A second was Fred M. Wilcox's 1956 Forbidden Planet, with its "electronic tonalities" by Louis and Bebe Barron. The 1950s were the decade of lots of "futuristic" sci-fi music featuring the electronic theremin. But despite the intent of such composers as Bernard Herrmann to write valid music for it, the theremin never succeeded in sounding like much more than a generically "eerie" sound effect. The Barrons' score for Forbidden Planet, however, was truly electronic music, futuristic yet pleasant to listen to and perfectly matched to each scene, however much the American Federation of Musicians (the labor union that controlled Hollywood's movie music in the '50s) may have tried to deny it by requiring MGM to say that Forbidden Planet did not have any music, only tonalities.

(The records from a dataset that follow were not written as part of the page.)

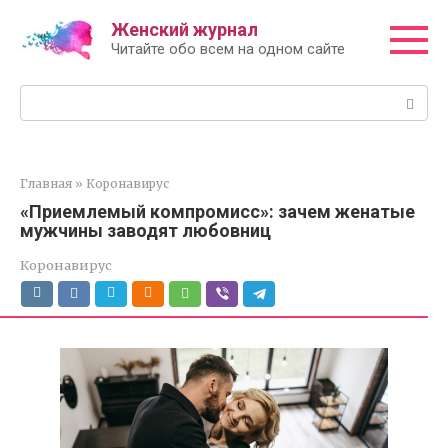
Перейти
Женский журнал
к
Читайте обо всем на одном сайте
контенту
Поиск:
Главная
»
Коронавирус
«Приемлемый компромисс»: зачем женатые
мужчины заводят любовниц
Коронавирус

The third, of course, is Katsuhiro Otomo's Akira with its throbbing, primal music by Geinoh Yamashirogumi; the Yamashiro Artistic Group led by Shoji Yamashiro. Otomo has said that he had the Yamashirogumi in mind from the start, and approached them even though he feared they would turn him down because they did not do movie music. Fortunately they accepted the assignment. Their taiko-like drumming and powerfully resonant masculine choral musical depiction of 21st-century Neo-Tokyo fits Otomo's technologically advanced imagery, yet ties it into a seamless Japanese cultural gestalt stretching into the ancient past. Dynamic percussion and chanting are the most memorable aspects of Akira's score. The sparklingly metallic theme for Tetsuo created by the gamelan also stands out. It retains Tetsuo's Japanese identity yet dramatically lifts him above his pals in Kaneda's gang and signifies his transformation into something more than human: a new identity tied by the soft chorus of women's childlike voices into the world of the wizened psionic "children of the future" -- the artificially-hastened next step in human evolution.

Sure, John Williams or Jerry Goldsmith or Danny Elfman could have written an excellent score for Akira. Their Japanese counterparts like Jo Hisaishi, Kenji Kawai, Yoko Kanno or Toshiyuki Honda might have done even better. But Akira without Geinoh Yamashirogumi ... well, it just would not have been Akira.